■ **Record extracts**
##########

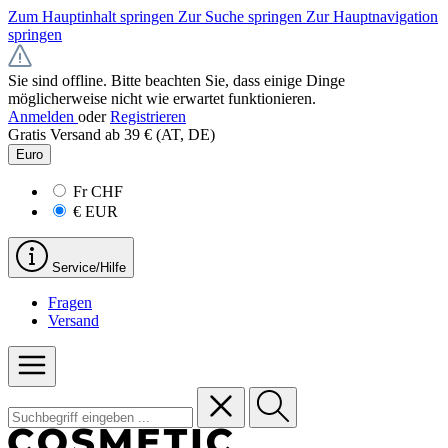
Zum Hauptinhalt springen
Zur Suche springen
Zur Hauptnavigation
springen
Sie sind offline. Bitte beachten Sie, dass einige Dinge
möglicherweise nicht wie erwartet funktionieren.
Anmelden
oder
Registrieren
Gratis Versand ab 39 € (AT, DE)
Euro
Fr
CHF
€
EUR
Service/Hilfe
Fragen
Versand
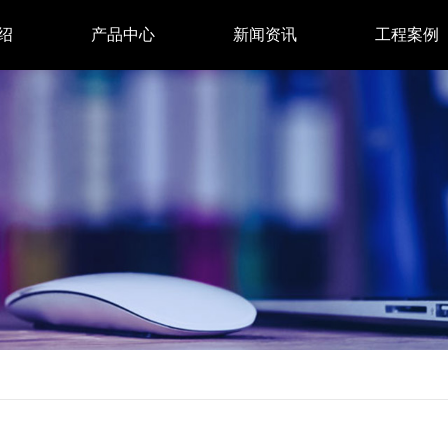
绍
产品中心
新闻资讯
工程案例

##########

■ **Task brief**
The full set of entries should be transcribed exactly, pictures left aside.

■ **Answer space**
Zum Hauptinhalt springen
Zur Suche springen
Zur Hauptnavigation
springen
Sie sind offline. Bitte beachten Sie, dass einige Dinge
möglicherweise nicht wie erwartet funktionieren.
Anmelden
oder
Registrieren
Gratis Versand ab 39 € (AT, DE)
Euro
Fr
CHF
€
EUR
Service/Hilfe
Fragen
Versand
绍
产品中心
新闻资讯
工程案例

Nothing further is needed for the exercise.